What the answer must contain is every line of the records, exactly, with no pictures.
---------- INFORMATION SUPPLIED
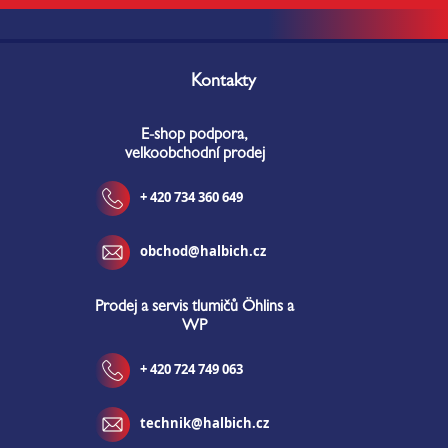
Z
á
Kontakty
p
a
E-shop podpora,
t
velkoobchodní prodej
í
+ 420 734 360 649
obchod@halbich.cz
Prodej a servis tlumičů Öhlins a
WP
+ 420 724 749 063
technik@halbich.cz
--------------------
**FINAL ANSWER**
Z
á
Kontakty
p
a
E-shop podpora,
t
velkoobchodní prodej
í
+ 420 734 360 649
obchod@halbich.cz
Prodej a servis tlumičů Öhlins a
WP
+ 420 724 749 063
technik@halbich.cz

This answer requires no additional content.